== Given data ==
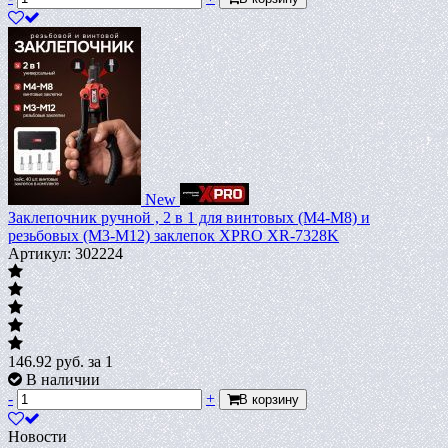
New
Заклепочник ручной , 2 в 1 для винтовых (М4-М8) и
резьбовых (М3-М12) заклепок XPRO XR-7328K
Артикул: 302224
146.92
руб.
за 1
В наличии
-
+
В корзину
Новости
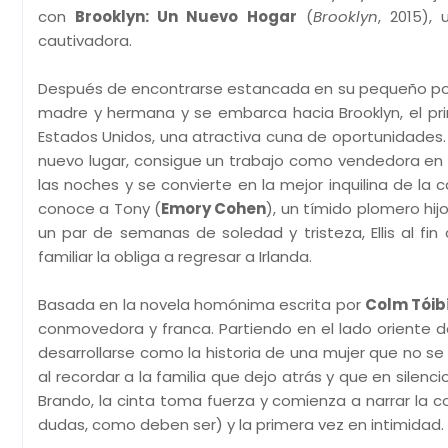
con
Brooklyn: Un Nuevo Hogar
(
Brooklyn
, 2015),
cautivadora.
Después de encontrarse estancada en su pequeño poblad
madre y hermana y se embarca hacia Brooklyn, el pr
Estados Unidos, una atractiva cuna de oportunidades. S
nuevo lugar, consigue un trabajo como vendedora en 
las noches y se convierte en la mejor inquilina de la
conoce a Tony (
Emory Cohen
), un tímido plomero hi
un par de semanas de soledad y tristeza, Ellis al fi
familiar la obliga a regresar a Irlanda.
Basada en la novela homónima escrita por
Colm Tóib
conmovedora y franca. Partiendo en el lado oriente de
desarrollarse como la historia de una mujer que no se 
al recordar a la familia que dejo atrás y que en silenci
Brando, la cinta toma fuerza y comienza a narrar la c
dudas, como deben ser) y la primera vez en intimidad.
===
Where in the listing does the string "Brooklyn" appear? Copy every line that has it.

**Answer to this exercise**
Brooklyn: Un Nuevo Hogar
Brooklyn
madre y hermana y se embarca hacia Brooklyn, el pr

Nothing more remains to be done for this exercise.